Yani dış politikamızdaki en tarihi hatanın sonucunu hatırlıyor…

O, 5 milyon göçmeni hatırladıkça da, içine Gazze’den de gelebilecek 1- 2 milyon yeni göçmen geliyor.

Söyleyin bu durumda seçim meydanında anlatabilir misiniz, bu halka “En haklı olduğumuz Gazze” konusunu…

AKP’Lİ DOSTLARIMA 2002’DEN BERİ ANLATIYORUM:

SİZİ İKTİDARA DİNDARLIK GETİRME

2002 yılında sizi iktidara, dindarlık, “Başörtüsü mağduriyeti getirmedi.”  ANAP- DYP yolsuzluğundan bıkmış usanmış insanlar getirdi.

Unutmayın “Biz Milli Görüş gömleğimizi çıkardık” diyerek geldiniz o koltuğa.  AB üyeliği için çabanız, Medeniyetler İttifakındaki birleştirici barıştırıcı tutumunuz, özgürlükçü, adaleti isteyen Erdoğan çıkardı oyları yüzde 50’ye…

Cami cemaati değil… Bu Diyanet’in abuk sabuk fetvaları değil, tam aksine çağdaş ve özgürlükçü bir muhafazakârlık anlayışı taşıdı oraya.

Okulları denetime gittiğinde ilk işi eğitimin kalitesini değil, “Buraya mescit açtınız mı” diye soran milli eğitim müfettişleriniz taşımadı sizi yüzde 50’ye…

Açtığınız imam hatip okulları boş kaldı ama kontenjanları zorla doldurmaktan başka bir şey düşünmediniz.

Seçmende, muhalefetin eskimişliğinin yarattığı çaresizliği, size verilmiş bir onay, güvenoyu olarak algıladınız her defasında.

Sizi oraya, Hiç komplekse kapılmadan Kemal Derviş programını kusursuzca uygulayarak orta sınıfı yükselten; özgürlükçü, kucaklayıcı politikalarınızın taşıdığını görmezden geldiniz…

AKILSIZ MÜRETTEBAT YİNE

GÜVERTEDE TOPLANDI

Şimdi yeniden değerlendirme zamanı…

Aman kapatın kulaklarınızı sizin mahallenin konuşan kafalarına, trollerine…
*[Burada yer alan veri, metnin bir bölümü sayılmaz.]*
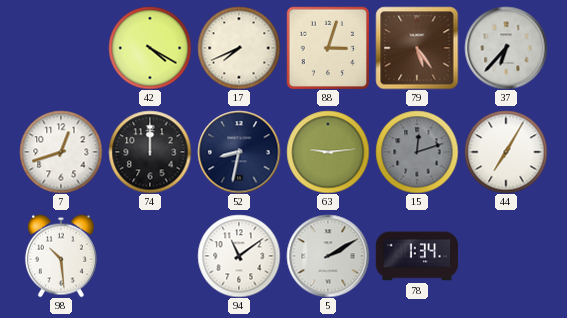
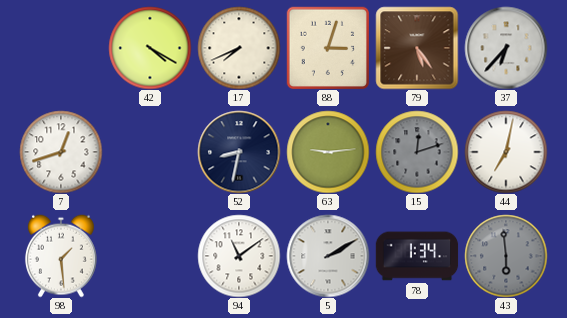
74: 12:00 -> none
44: 7:05 -> 7:02
98: 10:29 -> 1:29
43: none -> 5:59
Daha şimdiden altın üçgeni buldu o vasat köşeciler…

“Emekliye verilmeyen zam bahanesi”, “Küskün ama geri gelecek oy temennisi” ve “Kibirli ilçe başkanı, mahalle temsilcisi avuntusu” ve “Hiç merak etmeyin üç zamana kalmaz, eskisinden de güçlü dönüyoruz,” falcılığı…

Ey makul AKP’li kardeşim;

Biliyorsun ki; AKP büyük gövdeli uçak…

Kafa aşağı 80 derece yatmışsa eğer…

Gazete ve televizyon köşelerindeki bu akılsız mürettebatın attığı zarlarla bu Jumbo jet kalkmaz, bu temenni gerçekleşmez.

 Ve artık dikkat…

Cumhurbaşkanı Erdoğan”ın geldiği 16 milyonluk İstanbul’un başkanlık koltuğunda artık mazbatasını Kur’an-ı Kerim okuyarak almış laikliğinden hiç şüphe duyulmayacak bir siyasetçi oturuyor…

Yani bu Diyanet kafasından artık Erdoğan’a gelecek bir fayda yok…

Camiden yok, ama özgürlük, adalet, insan hakları, liyakat, merhamet, tevazu mabetlerinden gelecek hala çok oy var.